NaNoWriMo registrations have opened up for 2007, and I’ve taken the plunge. 

For the uninitiated, NaNoWriMo (aka ‘National Novel Writing Month’) , is an event which, according to their website, ‘is a fun, seat-of-your-pants approach to novel writing. Participants begin writing November 1. The goal is to write a 175-page (50,000-word) novel by midnight, November 30’.

The idea behind it is that procrastination kills us as writers, but that if we have a deadline to meet and a target word count – even artificially imposed – we are more likely to be able to step up to the plate.

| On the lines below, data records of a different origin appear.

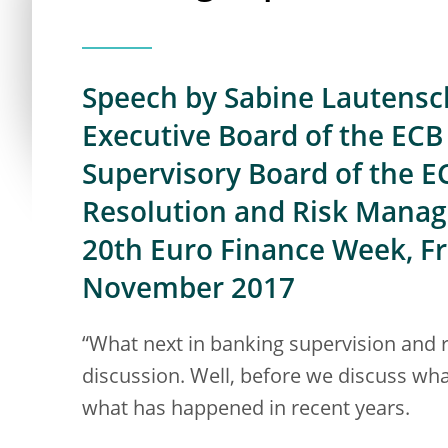
Speech by Sabine Lautensc
Executive Board of the ECB 
Supervisory Board of the E
Resolution and Risk Mana
20th Euro Finance Week, F
November 2017
“What next in banking supervision and res
discussion. Well, before we discuss what
what has happened in recent years.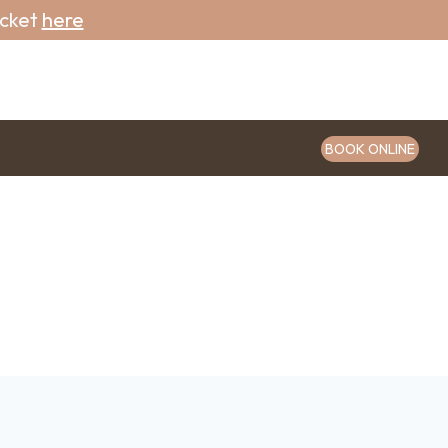
icket
here
BOOK ONLINE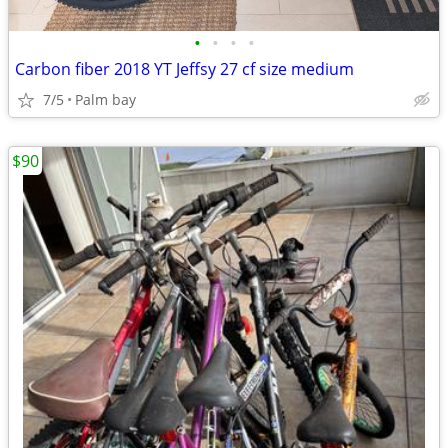
•
•
•
•
Carbon fiber 2018 YT Jeffsy 27 cf size medium
7/5
Palm bay
$90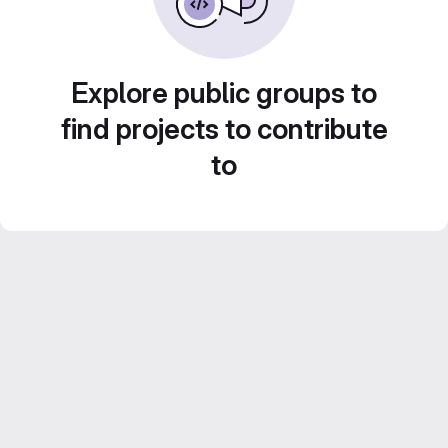
Explore public groups to
find projects to contribute
to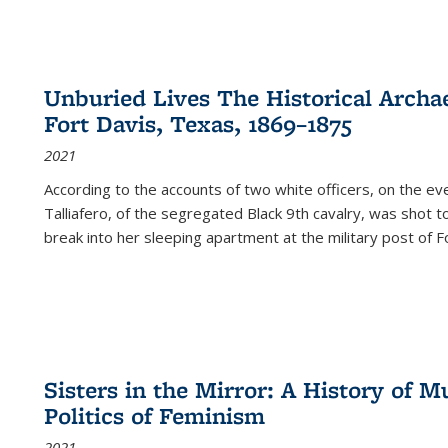
Unburied Lives The Historical Archae
Fort Davis, Texas, 1869–1875
2021
According to the accounts of two white officers, on the e
Talliafero, of the segregated Black 9th cavalry, was shot t
break into her sleeping apartment at the military post of F
Sisters in the Mirror: A History of
Politics of Feminism
2021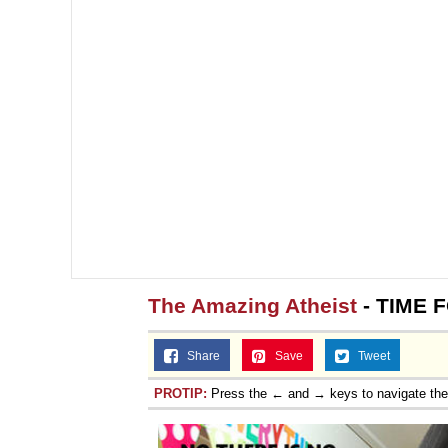
The Amazing Atheist
- TIME 
Share
Save
Tweet
PROTIP:
Press the ← and → keys to navigate th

Last year – having discovered NaNoWriMo around the 18th of November – I  managed to complete around 10,500 words before the end of the month.  I was pretty proud of myself, considering I’d never thought I could write fiction, but my efforts fell a very long way short of the target of 50,000 words.

This year, I’m going to devote myself to the task and see how far I can get. 50,000 words in 30 days is 1666.6 words a day – they might not be good words, but the discipline will be very good for me.  I have the luxury of time, this year, too – and my own computer (last year I was sharing a computer and trying to work around Michael’s extended hours and my own job, and ended up doing much of my writing at one in the morning). 

The working title of my novel this year is ‘Hornet’s nest’ – now I only have to work out what it’s about!